INSTRUCTIONS TO FOLLOW – Take the line that contains "sie alle versammeln?" and all lines after it, up to and including the last line of the data, and write them out exactly; nothing else belongs in the answer.

DATA TO EXAMINE –
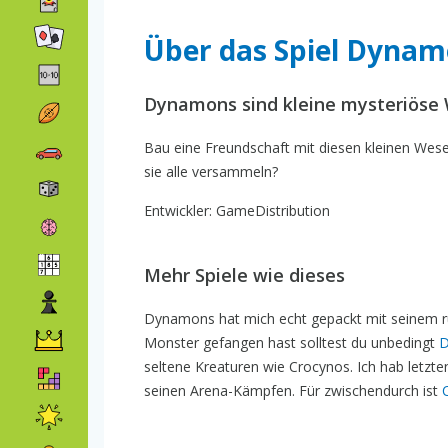
Über das Spiel Dyna
Dynamons sind kleine mysteriöse
Bau eine Freundschaft mit diesen kleinen Wes
sie alle versammeln?
Entwickler: GameDistribution
Mehr Spiele wie dieses
Dynamons hat mich echt gepackt mit seinem r
Monster gefangen hast solltest du unbedingt
D
seltene Kreaturen wie Crocynos. Ich hab letzt
seinen Arena-Kämpfen. Für zwischendurch ist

SOLUTION TO THE EXERCISE –
sie alle versammeln?
Entwickler: GameDistribution
Mehr Spiele wie dieses
Dynamons hat mich echt gepackt mit seinem r
Monster gefangen hast solltest du unbedingt
D
seltene Kreaturen wie Crocynos. Ich hab letzt
seinen Arena-Kämpfen. Für zwischendurch ist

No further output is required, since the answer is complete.